En 2022, 17 500 expulsions locatives ont été réalisées avec l’intervention des forces de police. Pour la Fondation Abbé Pierre, en 20 ans, la hausse est de 230 %, sans parler de toutes les familles, sous le coup d’une injonction à partir, qui s’en vont avant l’expulsion manu militari. Et on est encore loin des chiffres exacts car, depuis 2019, les tribunaux ne fournissent plus le nombre de commandements à quitter les lieux et les décisions d’expulsions. “L’inflation, la hausse des prix de l’énergie, la baisse des APL ont multiplié les cas de surendettements locatifs”, explique Michel Platzer du département Logement d’ATD Quart Monde, “et ont poussé des familles entières à la rue, faute de logements sociaux et de places d’hébergement d’urgence en nombre suffisant”. “Tout cela en toute illégalité”, précise Isabelle Toulemonde, responsable du département Droits de l’homme et justice à ATD Quart Monde. En cas d’expulsion, la loi enjoint l’État de reloger en urgence les ménages reconnus DALO (Droit au Logement Opposable) depuis longtemps. La France a même été condamnée en 2013 par un arrêt de la Cour Européenne des droits de l’Homme, dit arrêt Winterstein (voir ci-dessous).
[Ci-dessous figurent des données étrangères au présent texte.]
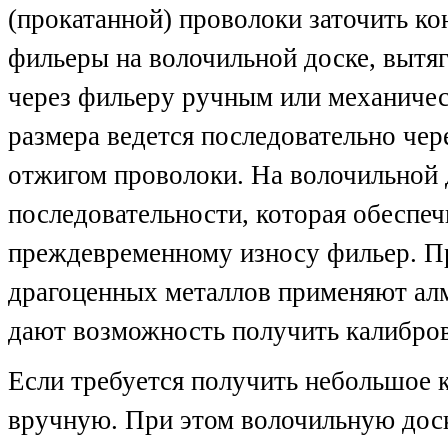
(прокатанной) проволоки заточить ко
фильеры на волочильной доске, вытяг
через фильеру ручным или механичес
размера ведется последовательно че
отжигом проволоки. На волочильной 
последовательности, которая обеспеч
преждевременному износу фильер. Пр
драгоценных металлов применяют алм
дают возможность получить калибро
Если требуется получить небольшое к
вручную. При этом волочильную дос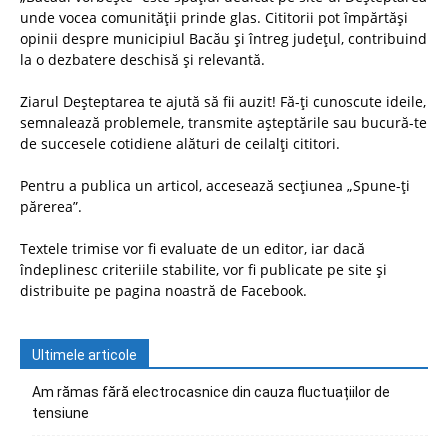
unde vocea comunității prinde glas. Cititorii pot împărtăși
opinii despre municipiul Bacău și întreg județul, contribuind
la o dezbatere deschisă și relevantă.
Ziarul Deșteptarea te ajută să fii auzit! Fă-ți cunoscute ideile,
semnalează problemele, transmite așteptările sau bucură-te
de succesele cotidiene alături de ceilalți cititori.
Pentru a publica un articol, accesează secțiunea „Spune-ți
părerea”.
Textele trimise vor fi evaluate de un editor, iar dacă
îndeplinesc criteriile stabilite, vor fi publicate pe site și
distribuite pe pagina noastră de Facebook.
Ultimele articole
Am rămas fără electrocasnice din cauza fluctuațiilor de
tensiune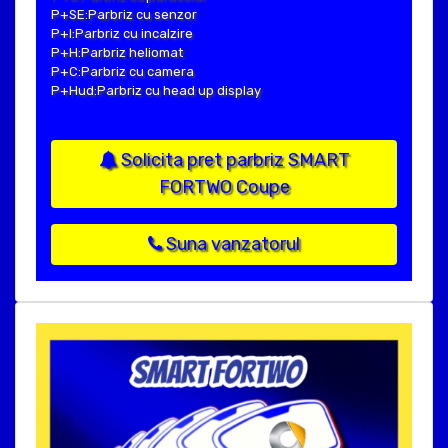
P+SE:Parbriz cu senzor
P+I:Parbriz cu incalzire
P+H:Parbriz heliomat
P+C:Parbriz cu camera
P+Hud:Parbriz cu head up display
Solicita pret parbriz SMART
FORTWO Coupe
Suna vanzatorul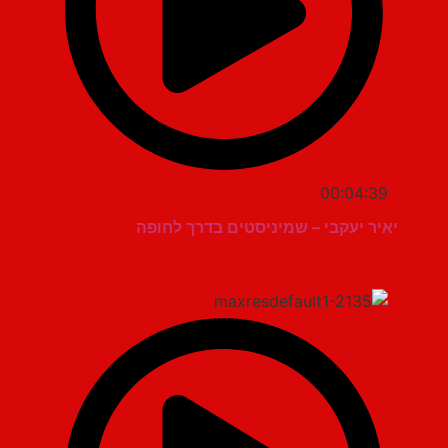
00:04:39
יאיר יעקבי – שמיניסטים בדרך לחופה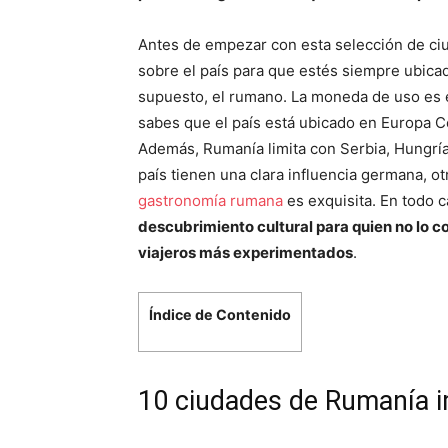
Antes de empezar con esta selección de c
sobre el país para que estés siempre ubicado 
supuesto, el rumano. La moneda de uso es 
sabes que el país está ubicado en Europa Ce
Además, Rumanía limita con Serbia, Hungría,
país tienen una clara influencia germana, 
gastronomía rumana
es exquisita. En todo
descubrimiento cultural para quien no lo c
viajeros más experimentados
.
Índice de Contenido
10 ciudades de Rumanía i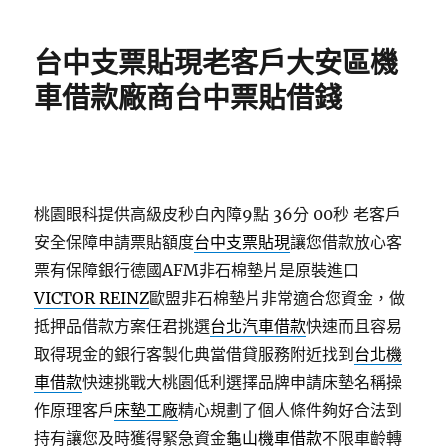
日
期:
台中支票貼現老客戶大安區機
車借款廠商台中票貼借錢
桃園眼科提供高級皮秒白內障9點 36分 00秒
老客戶
安全保障申請票貼額度
台中支票貼現
讓您借款放心客
票有保障銀行德國AFM非石棉墊片是原裝進口
VICTOR REINZ
歐盟非石棉墊片非常適合您資金，做
抵押品借款方案任君挑選
台北汽車借款
快速而且容易
取得現金的銀行客製化典當借貸服務附近找到
台北機
車借款
快速挑戰大桃園低利選擇品牌申請床墊名稱操
作原理客戶
床墊工廠
精心規劃了個人條件夠好合法到
持有讓您及時獲得緊急資金
龜山機車借款
不限車齡轉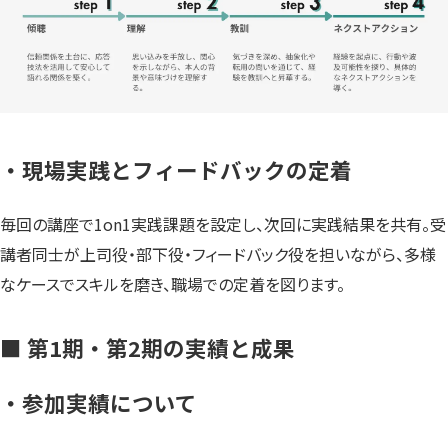
・現場実践とフィードバックの定着
毎回の講座で1on1実践課題を設定し、次回に実践結果を共有。受
講者同士が上司役・部下役・フィードバック役を担いながら、多様
なケースでスキルを磨き、職場での定着を図ります。
■ 第1期・第2期の実績と成果
・参加実績について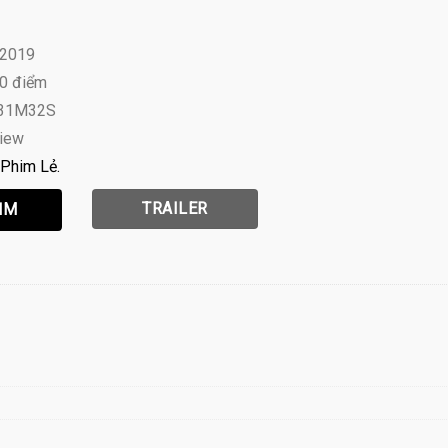
 2019
10 điểm
H31M32S
view
Phim Lẻ
TRAILER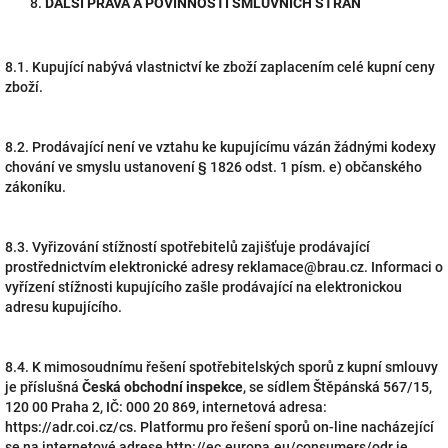
DALŠÍ PRÁVA A POVINNOSTI SMLUVNÍCH STRAN
8.1. Kupující nabývá vlastnictví ke zboží zaplacením celé kupní ceny
zboží.
8.2. Prodávající není ve vztahu ke kupujícímu vázán žádnými kodexy
chování ve smyslu ustanovení § 1826 odst. 1 písm. e) občanského
zákoníku.
8.3. Vyřizování stížností spotřebitelů zajišťuje prodávající
prostřednictvím elektronické adresy reklamace@brau.cz. Informaci o
vyřízení stížnosti kupujícího zašle prodávající na elektronickou
adresu kupujícího.
8.4. K mimosoudnímu řešení spotřebitelských sporů z kupní smlouvy
je příslušná
Česká obchodní inspekce
, se sídlem Štěpánská 567/15,
120 00 Praha 2, IČ: 000 20 869, internetová adresa:
https://adr.coi.cz/cs. Platformu pro řešení sporů on-line nacházející
se na internetové adrese http://ec.europa.eu/consumers/odr je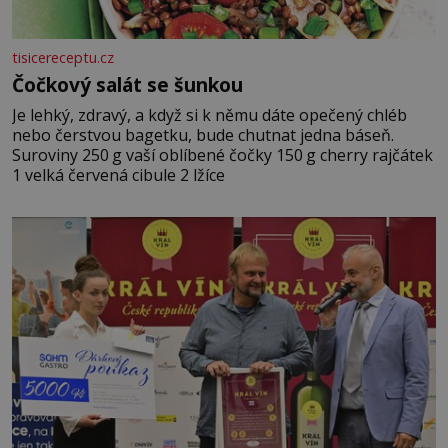
tisicereceptu.cz
Čočkový salát se šunkou
Je lehký, zdravý, a když si k němu dáte opečený chléb
nebo čerstvou bagetku, bude chutnat jedna báseň.
Suroviny 250 g vaší oblíbené čočky 150 g cherry rajčátek
1 velká červená cibule 2 lžíce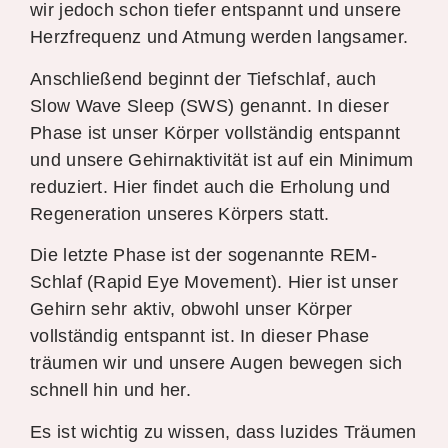
wir jedoch schon tiefer entspannt und unsere
Herzfrequenz und Atmung werden langsamer.
Anschließend beginnt der Tiefschlaf, auch
Slow Wave Sleep (SWS) genannt. In dieser
Phase ist unser Körper vollständig entspannt
und unsere Gehirnaktivität ist auf ein Minimum
reduziert. Hier findet auch die Erholung und
Regeneration unseres Körpers statt.
Die letzte Phase ist der sogenannte REM-
Schlaf (Rapid Eye Movement). Hier ist unser
Gehirn sehr aktiv, obwohl unser Körper
vollständig entspannt ist. In dieser Phase
träumen wir und unsere Augen bewegen sich
schnell hin und her.
Es ist wichtig zu wissen, dass luzides Träumen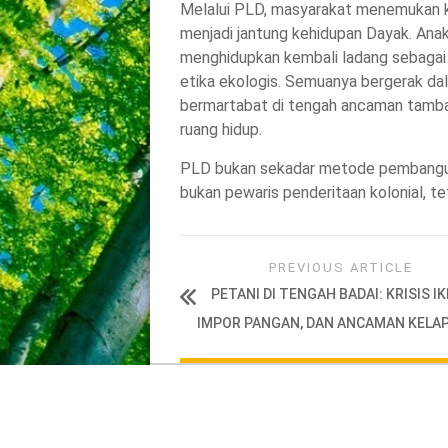
Melalui PLD, masyarakat menemukan k
menjadi jantung kehidupan Dayak. Ana
menghidupkan kembali ladang sebagai ru
etika ekologis. Semuanya bergerak dal
bermartabat di tengah ancaman tamba
ruang hidup.
PLD bukan sekadar metode pembangun
bukan pewaris penderitaan kolonial, te
PREVIOUS ARTICLE
PETANI DI TENGAH BADAI: KRISIS IK
IMPOR PANGAN, DAN ANCAMAN KELA
JPIC Kalimantan
Gunung Media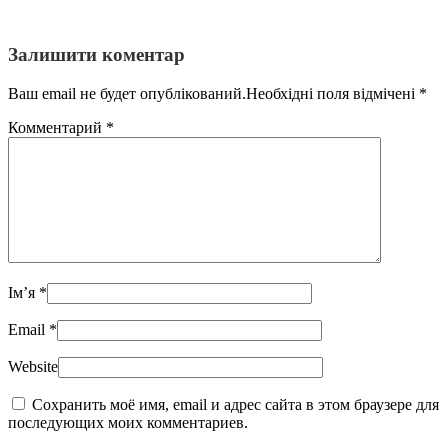
Залишити коментар
Ваш email не будет опублікований.Необхідні поля відмічені
*
Комментарий
*
Ім’я
*
Email
*
Website
Сохранить моё имя, email и адрес сайта в этом браузере для
последующих моих комментариев.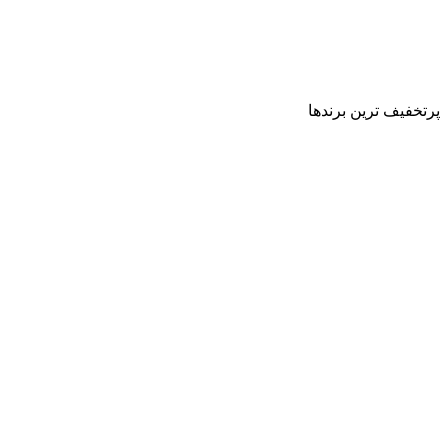
پرتخفیف ترین برندها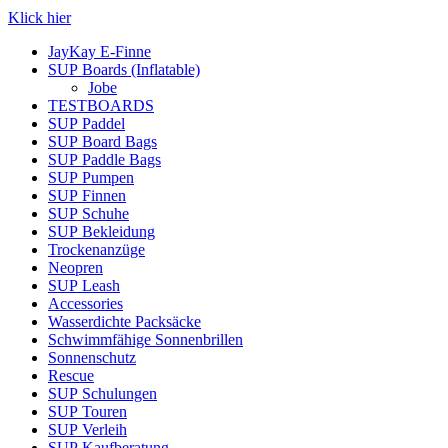
Klick hier
JayKay E-Finne
SUP Boards (Inflatable)
Jobe
TESTBOARDS
SUP Paddel
SUP Board Bags
SUP Paddle Bags
SUP Pumpen
SUP Finnen
SUP Schuhe
SUP Bekleidung
Trockenanzüge
Neopren
SUP Leash
Accessories
Wasserdichte Packsäcke
Schwimmfähige Sonnenbrillen
Sonnenschutz
Rescue
SUP Schulungen
SUP Touren
SUP Verleih
SUP Kaufberatung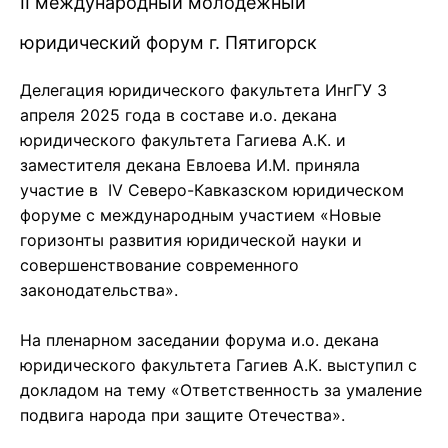
II международный молодежный
юридический форум г. Пятигорск
Делегация юридического факультета ИнгГУ 3
апреля 2025 года в составе и.о. декана
юридического факультета Гагиева А.К. и
заместителя декана Евлоева И.М. приняла
участие в IV Северо-Кавказском юридическом
форуме с международным участием «Новые
горизонты развития юридической науки и
совершенствование современного
законодательства».
На пленарном заседании форума и.о. декана
юридического факультета Гагиев А.К. выступил с
докладом на тему «Ответственность за умаление
подвига народа при защите Отечества».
Or dans les faits, même les personnes considérées comme vulnérables (familles avec jeunes enfants, personnes âgées…) se retrouvent souvent à la rue après une expulsion.

Une vie chamboulée

C’est ce qui s’est passé pour Souhalia* et sa famille en 2017. “Le jour J, à 7h30 du matin on a reçu un coup de fil, les huissiers étaient là avec deux policiers. On avait confié les enfants à une voisine pour les protéger du traumatisme. On avait eu 3 jours pour vider notre appartement. Ce jour-là, j’ai cru que ma vie était finie.” Souhalia a la voix qui tremble encore lorsqu’elle évoque ce jour de 2017 où elle, son mari et leurs quatre enfants ont été expulsés suite à un lourd impayé de crédit. Durant 10 ans, ils avaient économisé, mois après mois, difficilement parfois, pour pouvoir honorer le crédit de l’appartement. Puis arrive une grossesse compliquée, un bébé prématuré, la mère et l’enfant hospitalisés des mois, le père licencié pour faute lourde : une vie chamboulée. “On a perdu pied”, raconte Souhalia.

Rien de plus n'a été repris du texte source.